For many a Black Panther fan the defining era of the character began in 1998. That's when Christopher Priest (once James Owsley) began his damn near mythical interpretation of the hero. One that even the Marvel movies are drawing from -- if just a little bit -- by introducing Bilbo Baggins as longstanding Panther sidekick Everett K. "They Took My Pants" Ross.
During Priest's tenure T'Challa was less a superhero, and more a super-politician (who just happened to kick the ass of people with names like Killmonger, and "The Devil" when necessary). Always seven steps ahead of his enemies, Black Panther was also nearly always just as far afield of his friends. Out of necessity, of course.
One such revelation early in the series' run put his relationship with the Avengers in a whole new light. Basically, Priest revealed (through the medium of Panther's political rivals) that T'Challa only joined the U.S.-centric big leagues to spy on them.
Faced with the existence of literal foreign superpowers his highness thought it was only "prudent" to investigate what kind of threat they might be to his kingdom. It was only over time that he came to accept Captain America and company as true friends and allies.
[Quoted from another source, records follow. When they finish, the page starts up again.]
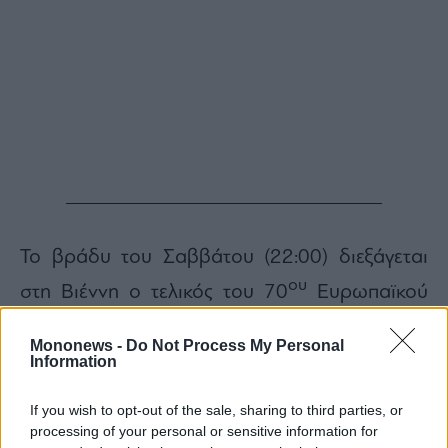
Το βράδυ του Σαββάτου (22:00) διεξάγεται
ου
στη Βιέννη ο τελικός του 70
Ευρωπαϊκού
Διαγωνισμού Τραγουδιού. Τη χώρα μας
Mononews -
Do Not Process My Personal
εκπροσωπεί ο
Akylaς
με το
Ferto
και
Information
θεωρείται από τα φαβορί της διοργάνωσης.
Το
ΠΑΜΕ ΣΤΟΙΧΗΜΑ
προσφέρει για τον
If you wish to opt-out of the sale, sharing to third parties, or
Ευρωπαϊκό Διαγωνισμό Τραγουδιού
processing of your personal or sensitive information for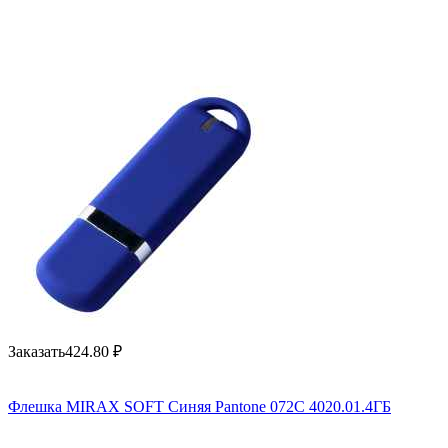
Заказать
424.80
₽
Флешка MIRAX SOFT Синяя Pantone 072C 4020.01.4ГБ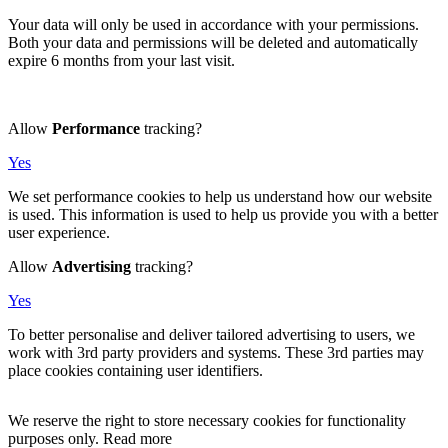
Your data will only be used in accordance with your permissions.
Both your data and permissions will be deleted and automatically
expire 6 months from your last visit.
Allow
Performance
tracking?
Yes
We set performance cookies to help us understand how our website
is used. This information is used to help us provide you with a better
user experience.
Allow
Advertising
tracking?
Yes
To better personalise and deliver tailored advertising to users, we
work with 3rd party providers and systems. These 3rd parties may
place cookies containing user identifiers.
We reserve the right to store necessary cookies for functionality
purposes only. Read more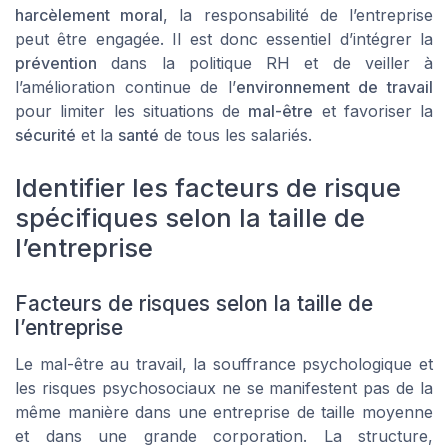
harcèlement moral
, la responsabilité de l’entreprise
peut être engagée. Il est donc essentiel d’intégrer la
prévention
dans la politique RH et de veiller à
l’amélioration continue de l’
environnement de travail
pour limiter les situations de
mal-être
et favoriser la
sécurité
et la
santé
de tous les salariés.
Identifier les facteurs de risque
spécifiques selon la taille de
l’entreprise
Facteurs de risques selon la taille de
l’entreprise
Le mal-être au travail, la souffrance psychologique et
les risques psychosociaux ne se manifestent pas de la
même manière dans une entreprise de taille moyenne
et dans une grande corporation. La structure,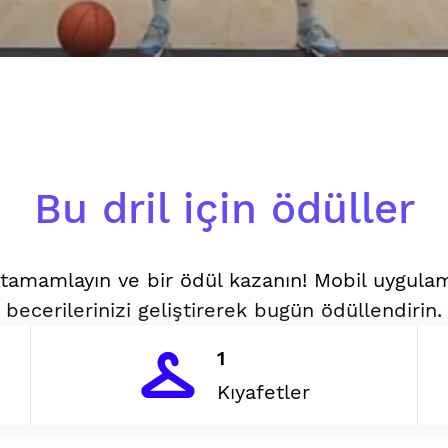
Bu dril için ödüller
i tamamlayın ve bir ödül kazanın! Mobil uygul
becerilerinizi geliştirerek bugün ödüllendirin.
1
Kıyafetler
This revelation -- and the ensuing, amicable status quo -- was good enough for T'Challa. So good that he didn't feel the need to explain his actions further. Though it didn't necessarily sit well with the rest of the team. That mistrust was a driving factor in stories throughout Priest's run. A thread that culminated with the likes of Iron Man used as a pawn in one of his many plots.
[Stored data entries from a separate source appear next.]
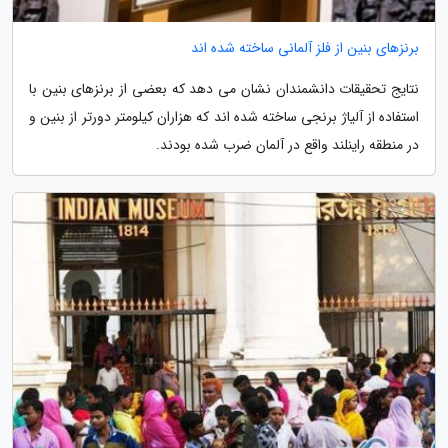
برنزهای بنین از فلز آلمانی ساخته شده اند
نتایج تحقیقات دانشمندان نشان می دهد که بعضی از برنزهای بنین با
استفاده از آلیاژ برنجی ساخته شده اند که هزاران کیلومتر دورتر از بنین و
در منطقه راینلند واقع در آلمان ضرب شده بودند.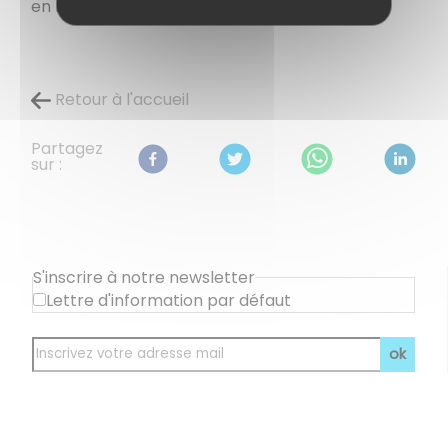
en mairie :
FORMULAIRE A REMPLIR
Retour à l'accueil
Partagez
sur :
S'inscrire à notre newsletter
Lettre d'information par défaut
ok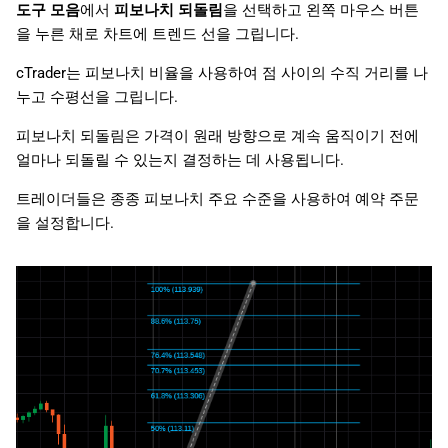
도구 모음
에서
피보나치 되돌림
을 선택하고 왼쪽 마우스 버튼
을 누른 채로 차트에 트렌드 선을 그립니다.
cTrader는 피보나치 비율을 사용하여 점 사이의 수직 거리를 나
누고 수평선을 그립니다.
피보나치 되돌림은 가격이 원래 방향으로 계속 움직이기 전에
얼마나 되돌릴 수 있는지 결정하는 데 사용됩니다.
트레이더들은 종종 피보나치 주요 수준을 사용하여 예약 주문
을 설정합니다.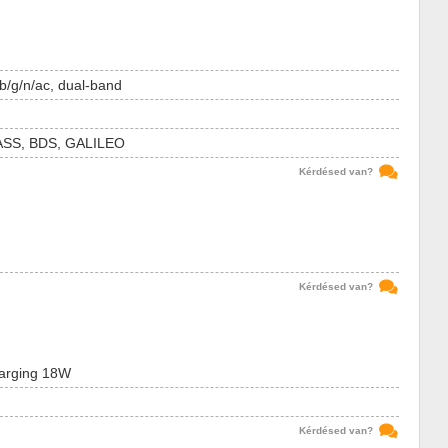
b/g/n/ac, dual-band
SS, BDS, GALILEO
Kérdésed van?
Kérdésed van?
harging 18W
Kérdésed van?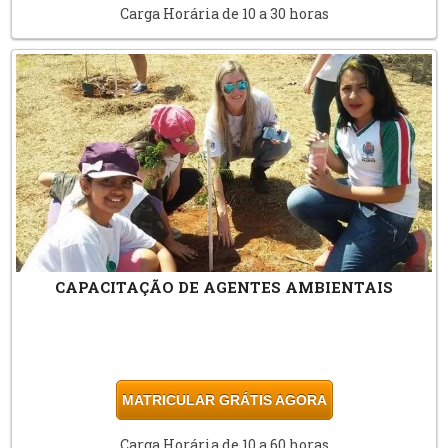
Carga Horária de 10 a 30 horas
CAPACITAÇÃO DE AGENTES AMBIENTAIS
MATRICULAR GRÁTIS AGORA
Carga Horária de 10 a 60 horas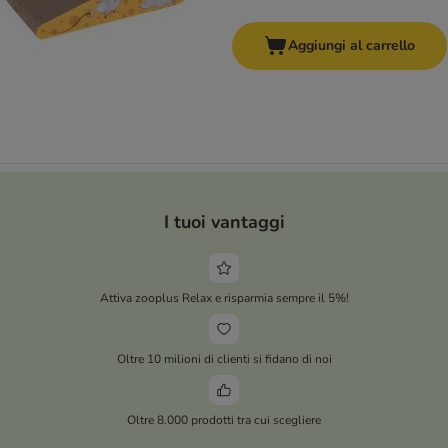
Aggiungi al carrello
I tuoi vantaggi
Attiva zooplus Relax e risparmia sempre il 5%!
Oltre 10 milioni di clienti si fidano di noi
Oltre 8.000 prodotti tra cui scegliere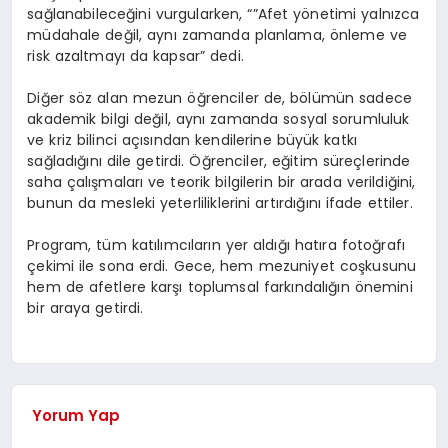
sağlanabileceğini vurgularken, “”Afet yönetimi yalnızca
müdahale değil, aynı zamanda planlama, önleme ve
risk azaltmayı da kapsar” dedi.
Diğer söz alan mezun öğrenciler de, bölümün sadece
akademik bilgi değil, aynı zamanda sosyal sorumluluk
ve kriz bilinci açısından kendilerine büyük katkı
sağladığını dile getirdi. Öğrenciler, eğitim süreçlerinde
saha çalışmaları ve teorik bilgilerin bir arada verildiğini,
bunun da mesleki yeterliliklerini artırdığını ifade ettiler.
Program, tüm katılımcıların yer aldığı hatıra fotoğrafı
çekimi ile sona erdi. Gece, hem mezuniyet coşkusunu
hem de afetlere karşı toplumsal farkındalığın önemini
bir araya getirdi.
Yorum Yap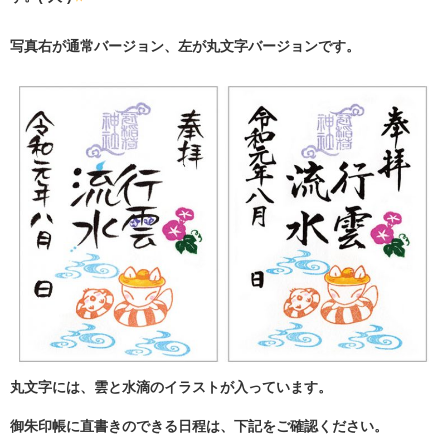
写真右が通常バージョン、左が丸文字バージョンです。
丸文字には、雲と水滴のイラストが入っています。
御朱印帳に直書きのできる日程は、下記をご確認ください。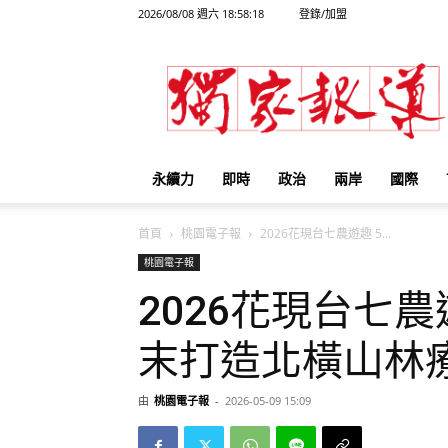
2026/08/08 週六 18:58:18
登錄/加盟
獨
家
報
導
永續力
即時
政治
兩岸
國際
首頁
桃園電子報
2026花現台七農遊趣 5...
桃園電子報
2026花現台七農
末打造北橫山林
由
桃園電子報
-
2026-05-09 15:09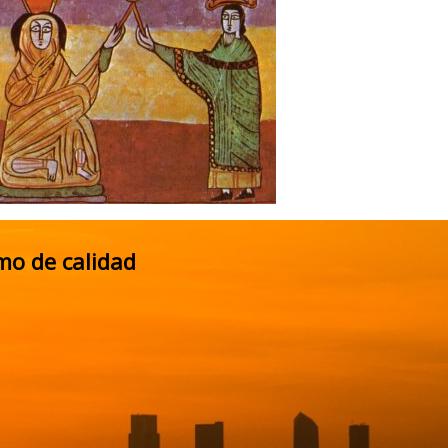
mo de calidad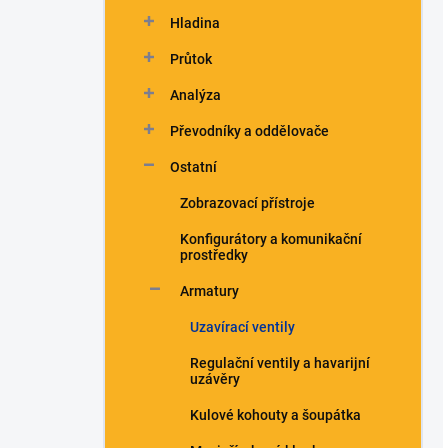
n
Hladina
í
p
Průtok
a
n
Analýza
e
Převodníky a oddělovače
l
Ostatní
Zobrazovací přístroje
Konfigurátory a komunikační
prostředky
Armatury
Uzavírací ventily
Regulační ventily a havarijní
uzávěry
Kulové kohouty a šoupátka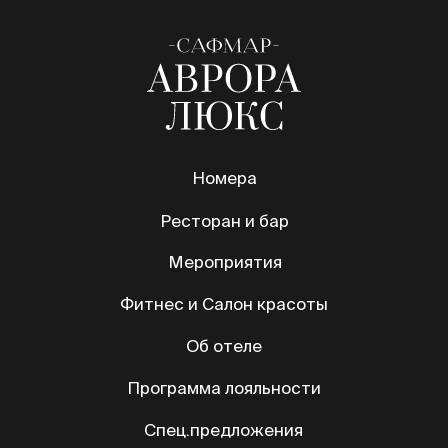
EN
CN
AR
Политика конфиденциальности
Информация для потребителей
Правила использования
О компании
© Все права защищены 2026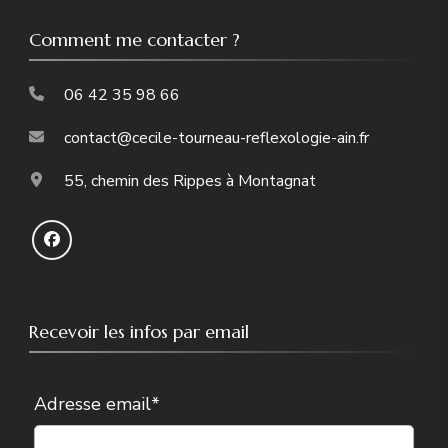
Comment me contacter ?
06 42 35 98 66
contact@cecile-tourneau-reflexologie-ain.fr
55, chemin des Rippes à Montagnat
Recevoir les infos par email
Adresse email*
The real kicker, though, is that T'Challa was right to be wary. As he almost always was during that era of Black Panther comics. Several international incidents (as well as misadventures involving time travel, mind controlling dragons, and cases of mistaken identity) later T'Challa came to blows with many a fellow superhero. Though he nearly always came out on top these victories didn't come without cost -- both physical and reputational.
If the introduction of The Illuminati isn't Marvel maven Brian Michael Bendis's greatest contribution to the comic book continuity it's damn close. The despicable council of Marvel's most arrogant, most patriarchal big shots set the stage for more than a decade of upheaval in the company's creative outlook.
And it wouldn't work nearly so well if it weren't for T'Challa -- a man who only appears in the first third of the team's one-shot debut issue, and then barely speaks. Though what he does say is pretty important.
"Walk away now," his advice concludes. At the time, of course, T'Challa was right. He saw the gathering of self-appointed white dudes (including Reed Richards, Charles Xavier, Tony Stark, and more) for what they were. Just as he saw his place in it as their token black participant. Rather than be a shade of justification in their little club, however, T'Challa did what he advised. The Black Panther walked away, and left the rest of the room to their bad choices.
Jump cut to that aforementioned decade later, and things have changed. Ten years after telling his supposed peers to go screw T'Challa became the driving force for The Illuminati's reformation.
Some might see this as an admission that the Black Panther was wrong, but really it only highlights one of his great strengths: patience. Bendis's iteration of The Illuminati only wanted to flex their culturally mandated control. Something they "accomplished" with world-class decision making. Such as blasting the Hulk off into space, and falling to infighting over the Superhuman Registration Act.
When T'Challa got the band back together during Jonathan Hickman's New Avengers, it was to prevent universal extinction. Rogue, parallel universes were bleeding through into our beloved Earth-616, threatening to crash, like, every party everywhere. T'Challa displayed one of his greatest characteristics -- absurd amounts of patience -- in bringing them together to combat an actual threat. Not to mention he got to do so on his terms, since it was he and his fellow Wakandans that discovered the threat in the first place.